O grupo foi fundado formalmente em 2 de março de 2017. A organização resultou da fusão e coalizão de quatro facções extremistas que já atuavam na região do Sahel: o Ansar Dine, a Frente de Libertação do Macina (FLM ou Katiba Macina), o grupo Al-Mourabitoun e a vertente do Saara da Al-Qaeda no Magrebe Islâmico (AQIM). Após formalizar sua criação, o JNIM imediatamente jurou lealdade à Al-Qaeda central, à AQIM e ao líder do Talibã no Afeganistão.
A sua base primária de atuação concentra-se no Sahel na África Ocidental, mantendo seus grandes redutos de poder no Mali, em Burkina Faso e no Níger. Recentemente, o grupo acelerou uma campanha de expansão em direção ao sul do continente, estabelecendo sua presença e realizando atentados em nações costeiras como o Togo e o Benin.

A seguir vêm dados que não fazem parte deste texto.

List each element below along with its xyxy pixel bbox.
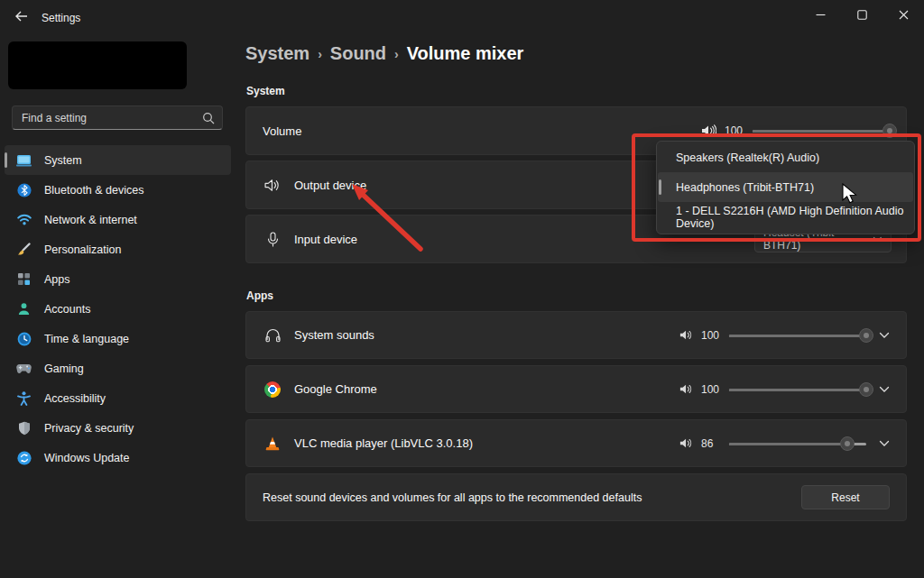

Iyad Ag Ghali. Ele é o fundador do Ansar Dine e foi nomeado o emir e líder máximo do JNIM desde o nascimento da coalizão. Ao seu lado atua o clérigo radical Amadou Koufa (fundador da Frente de Libertação do Macina), que serve como principal vice-líder e chefe ideológico de grande relevância no Mali.
O JNIM é uma organização fundamentalista fundamentada no Jihadismo Salafista. Intimamente alinhado com o projeto transnacional da Al-Qaeda, o objetivo primário da organização é derrubar os governos seculares e as autoridades formais da África Ocidental para instaurar um estado teocrático regulado rigorosamente pela lei islâmica (Sharia).
O discurso principal foca na erradicação de qualquer força ocidental na região do Sahel, autoproclamando-se uma alternativa de governança contra governos locais considerados corruptos e falhos. Visando atrair recrutas, o JNIM se apropria deliberadamente de ressentimentos locais e divisões étnicas, explorando particularmente o sentimento de marginalização das comunidades tuaregues e fulanis. O grupo usa execuções e abusos praticados pelo Estado contra essas etnias para justificar a sua “jihad” e se promover como o verdadeiro defensor dos muçulmanos locais.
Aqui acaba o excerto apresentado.